With respect to professional liability applications themselves, applicants should view the forms as “invitations” to portray their companies as well-run, proficient and exceedingly professional operations deserving of competitive premiums. Underwriters will not search for this information. It is up to the organization to offer all these details in a cohesive, intelligent format that merits the insurer’s respect and attention. For instance, here are some simple rules to follow when compiling the required company background details:

  • Do not view the process as a burden—Consider the application process as an important tool for reviewing the past year’s activities, evaluating your performance and looking for areas of improvement.
  • Create a reminder—Start gathering and inputting application details 90 days before the policy’s renewal date. Begin with last year’s application and make the appropriate revisions. 
  • Make sure any changes in project types, disciplines or services are appropriately reflected in the renewal application—Use this process to help uncover opportunities and set future goals. 
  • In addition to providing a full summary of claims and potential claims, take the time to physically write down and review lessons learned—Underwriters want to work with organizations that manage risks seriously and learn from challenges. The good thing is that once a summary is produced, it doesn’t need to be done again. So make sure it is honest and accurate the first time. Eliminate the need for added questions or discovery. Detailed claim and potential claim information presented in an intelligent, organized manner demonstrates the commitment to growth and willful elimination of future risks. 
  • Include all requested attachments the first time—It is time consuming and a hassle for underwriters to continually reach out for “full picture” information. Make it easy for them and your company. The reward is a competitive quote.
  • Write legibly—What is the point if the underwriter can’t even read the application? What kind of professionalism and dedication does that show?
  • Always ask to review documents before signing even when working with a specialist broker—After all, no one knows your business better than your firm.

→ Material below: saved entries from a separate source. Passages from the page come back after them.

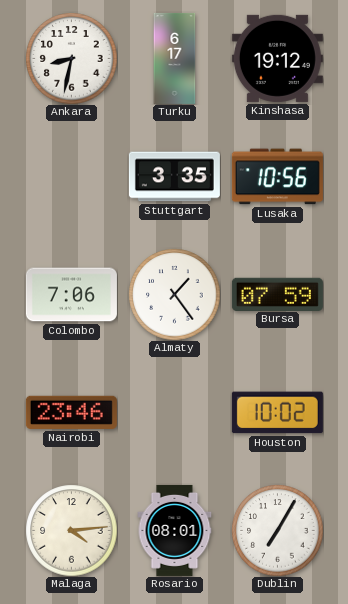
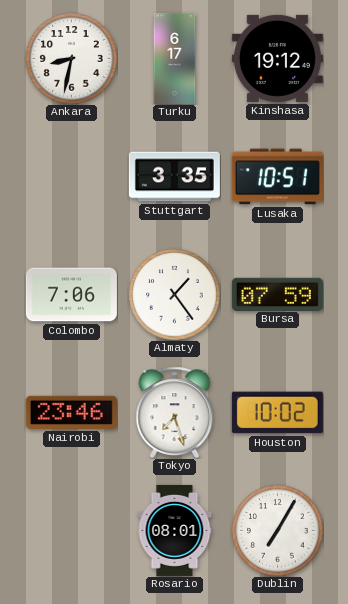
Lusaka: 10:56 -> 10:51
Tokyo: none -> 7:27
Malaga: 4:14 -> none
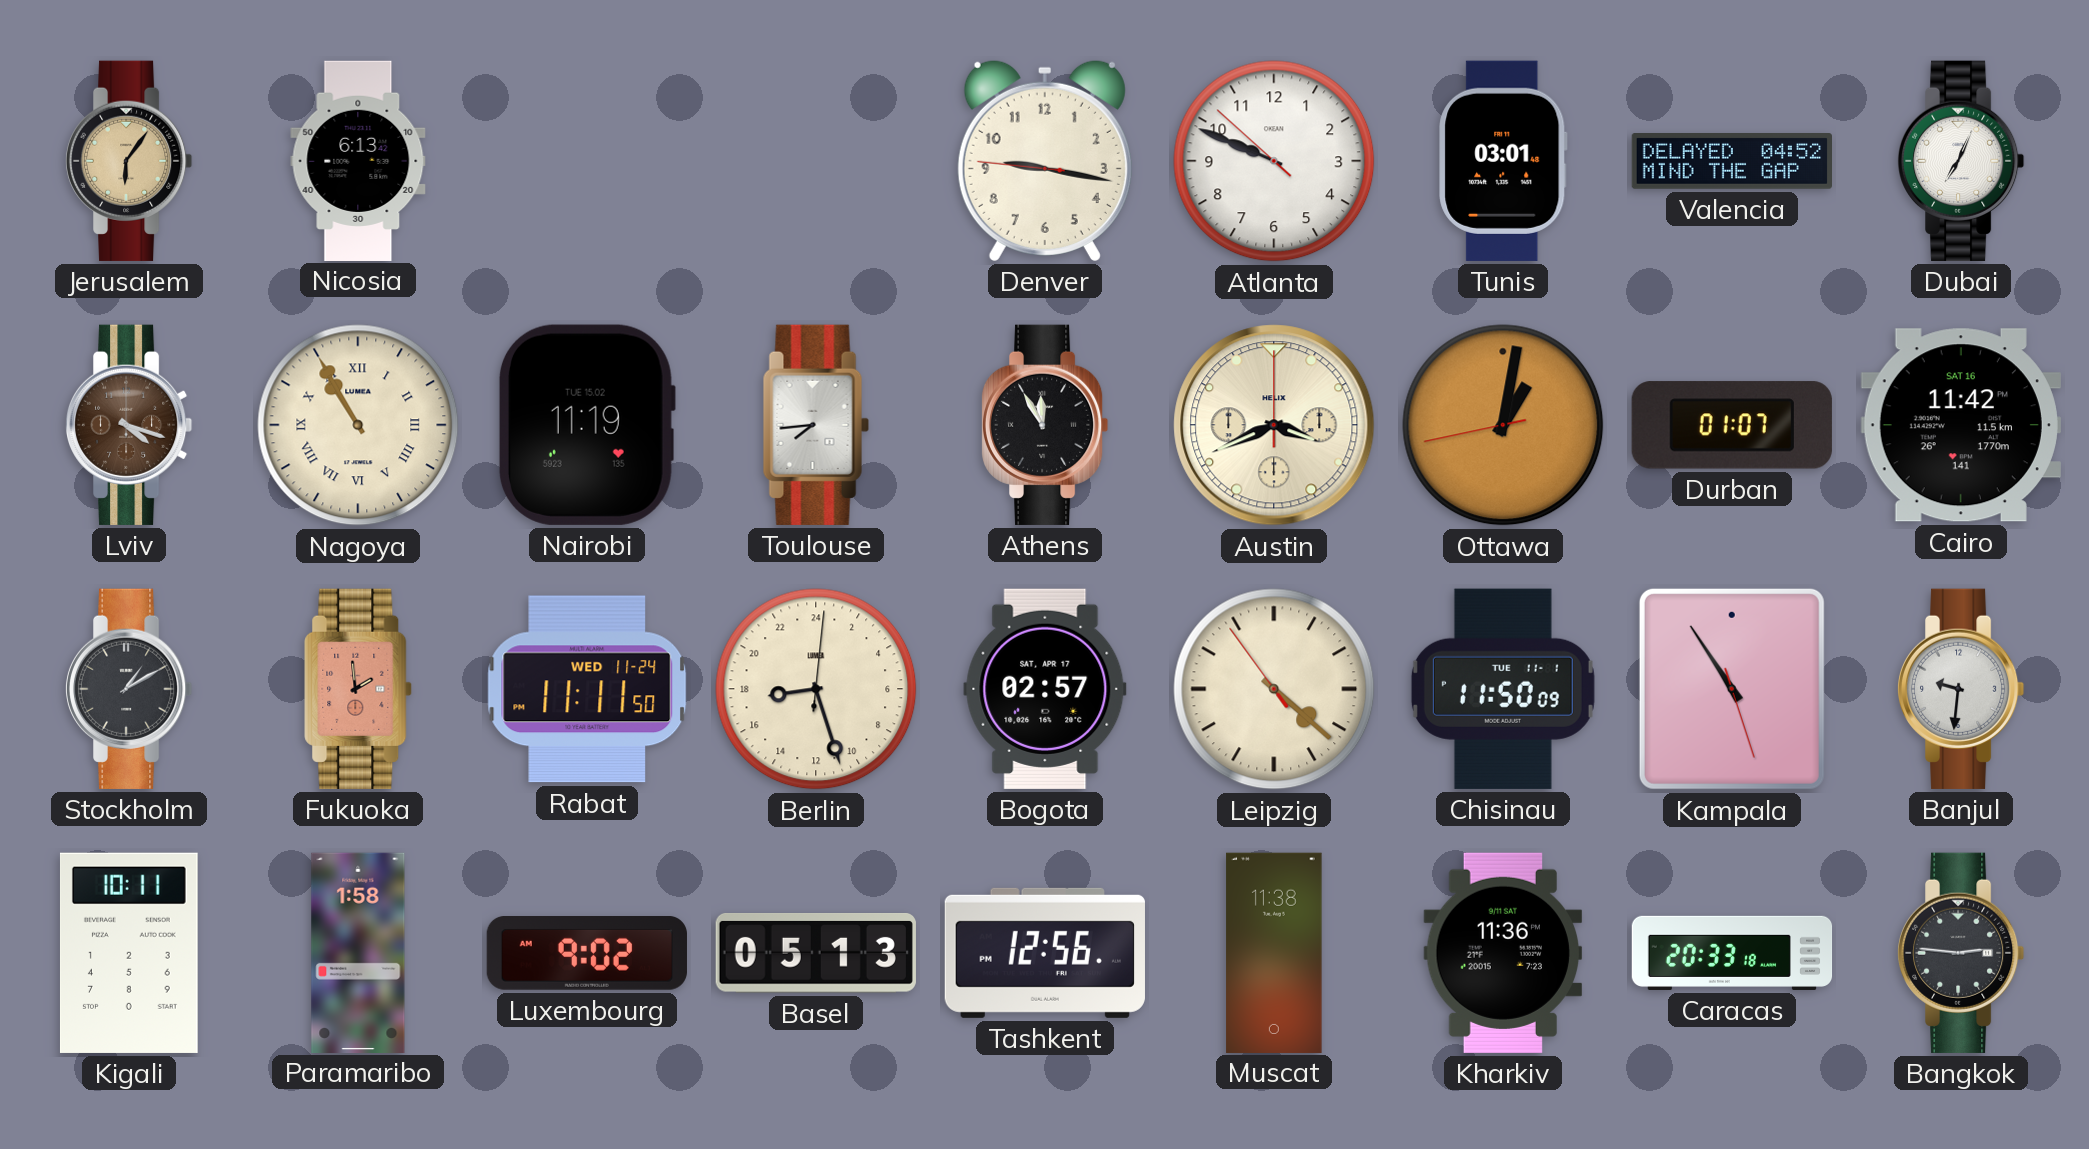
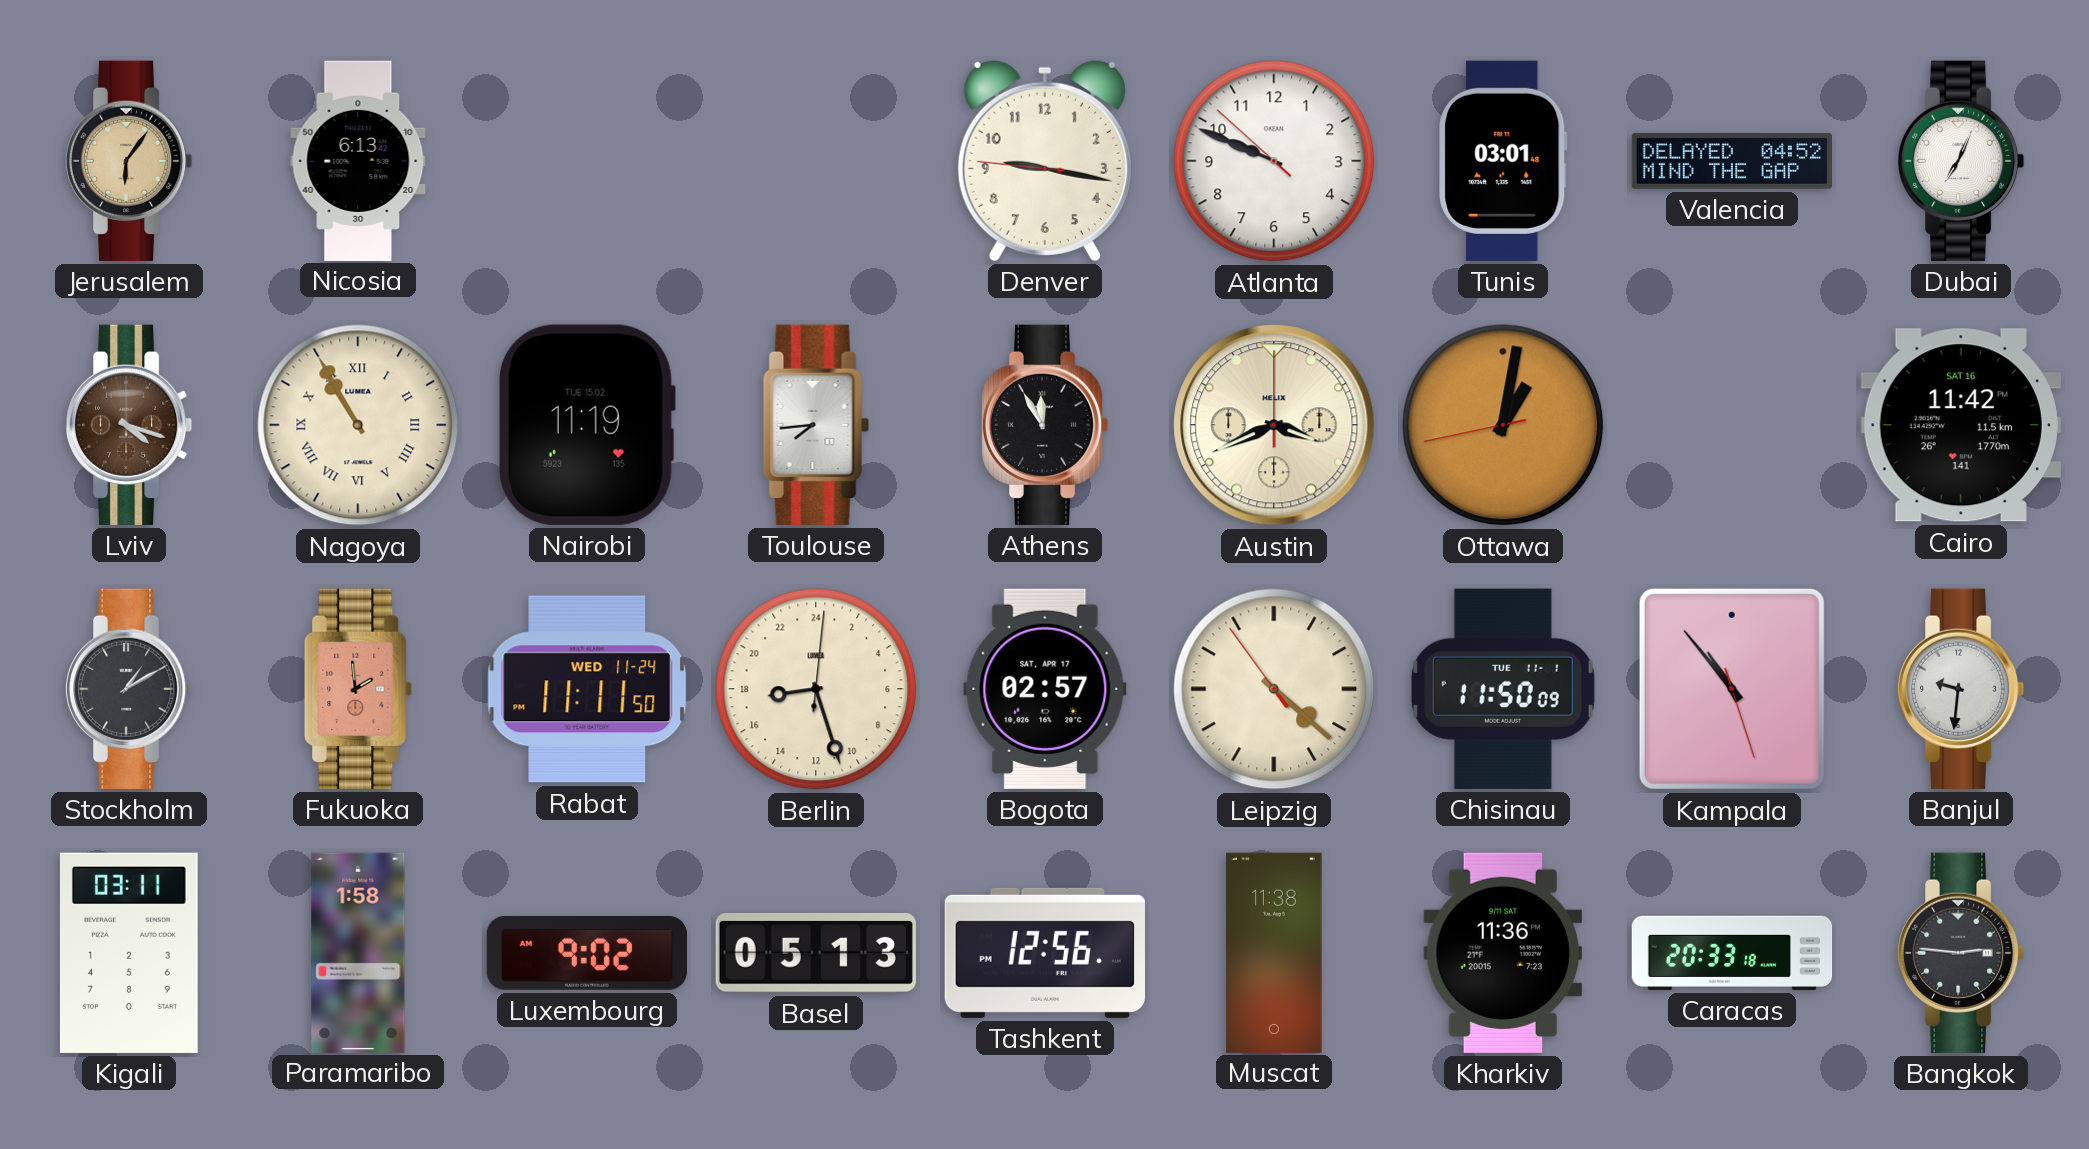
Durban: 01:07 -> none
Kampala: 10:54 -> 10:53
Kigali: 10:11 -> 03:11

Furthermore, seek the advice of an insurance broker that specializes in A/E PL insurance and thoroughly understands the A/E marketplace as well as the latest federal, state and local regulations, guidelines and legislation that impact design firms. As an example, the CFO of a large design firm was seeking advice on an expiring policy. After reviewing the company’s website and speaking to the executive, it was noted that the PL application did not include a specific service that represented 30 percent of the company’s revenue. Furthermore, the state in which the firm was located had passed a statute that provided “limited sovereign immunity” to design professionals offering this service. More specifically, the statute capped the liability of a design professional providing this service at $100,000. This simple notation on the renewal application by the broker resulted in a more than a 20 percent reduction in the renewal premium.

Although outwardly time-consuming and tedious, PL applications offer design firms the opportunity to demonstrate why their firm is a better-than-average risk deserving a more competitive premium. The good news is the process gets easier with each successive renewal, since there’s no need to reinvent the wheel each time around.

The right A/E PL insurance program coupled with the appropriate carrier can be a valuable asset used by architects and engineers to not only avoid or reduce claims, but also increase profitability. The goal is to take full advantage of all the risk management and practice management products and services offered by carriers so that A/E PL insurance premiums achieve more than just a policy—they provide a partner that helps firms succeed and prosper.

But, the whole process can only begin with a carefully completed and well-organized application.